Back in the Volkswagen he checked the time; it was a few minutes before ten o'clock.  He drove back and parked three blocks away from Chetti Singh's home.  He pulled on the black leather gloves.  From under the driver's seat he brought out the twelve-gauge shotgun still wrapped in its sheet of light tarpaulin.  He broke down the weapon into its three component parts and wiped them down meticulously, made certain there were no fingerprints.  Then he refitted the forestock to the double barrels.

When he stepped out of the Volkswagen he slipped the barrels down one leg of his trousers, while the breech and buttstock section he tucked under his leather jacket.

The barrels in his pants hampered his gait, but it was better to lien a little than parade fully armed through the streets.  He had no idea how often the police patrolled this area.  He checked his pockets to make sure that he had the spare cartridges and Chawe's warehouse keys.

Then he limped on one stiff leg towards the Sikh's home.

There were no guard dogs to greet him when he reached the corner fence of the property, and neither of them appeared even when he whistled softly for them.  The dosage of the drug he had given them might have put them out for good and all.  At the gates to the driveway it took him even less than the two minutes he had estimated to deal with the padlock.  He left the gates wide open and moved quietly across the lawns, avoiding the crunching gravel of the driveway.

Daniel was prepared for a challenge from a night-watchman; even though Malawi was not as lawless and uncontrolled as Zambia there might have been a guard.  However, Chetti Singh seemed to place more faith in animals than in humans.

No challenge came, and from the shelter of a spreading bougainvillaea arbour he surveyed the main house.  It was in low ranch-house style with large picture windows, most of which were curtained and lit.

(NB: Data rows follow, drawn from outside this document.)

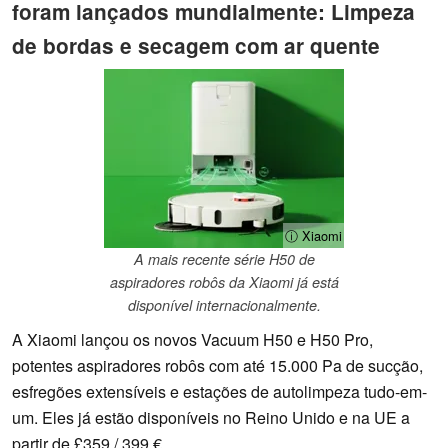
foram lançados mundialmente: Limpeza
de bordas e secagem com ar quente
ⓘ Xiaomi
A mais recente série H50 de
aspiradores robôs da Xiaomi já está
disponível internacionalmente.
A Xiaomi lançou os novos Vacuum H50 e H50 Pro,
potentes aspiradores robôs com até 15.000 Pa de sucção,
esfregões extensíveis e estações de autolimpeza tudo-em-
um. Eles já estão disponíveis no Reino Unido e na UE a
partir de £359 / 399 €.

Occasionally he saw the shadows of the occupants flit across the curtains and he could distinguish between the silhouettes of Mama Singh and her more sylphlike daughters.

The double garage was attached to the main house.  One of the doors stood open and through it he made out the gleaming chrome work of the Cadillac.

Chetti Singh was at home.

Still standing in shadow, Daniel reassembled the shotgun and slipped two cartridges into the breeches.  At close range they would almost cut a man in half.  He closed the action, and set the safety-catch.

Turning the dial of his wristwatch to catch the light from the windows he read the luminous numerals.  In something under twenty minutes, depending on the burning rate of the mosquito coils, the packet of match beads would explode into bright phosphorous flame.  The garbage pile should burn with a heavy outpouring of smoke and within seconds the fire alarms would detect it.

Daniel moved quickly across the open lawn, watching the windows of the house.  The gravel crunched lightly under his feet and then he was into the garage.  He tensed for any outcry, and when none came he checked the doors of the Cadillac.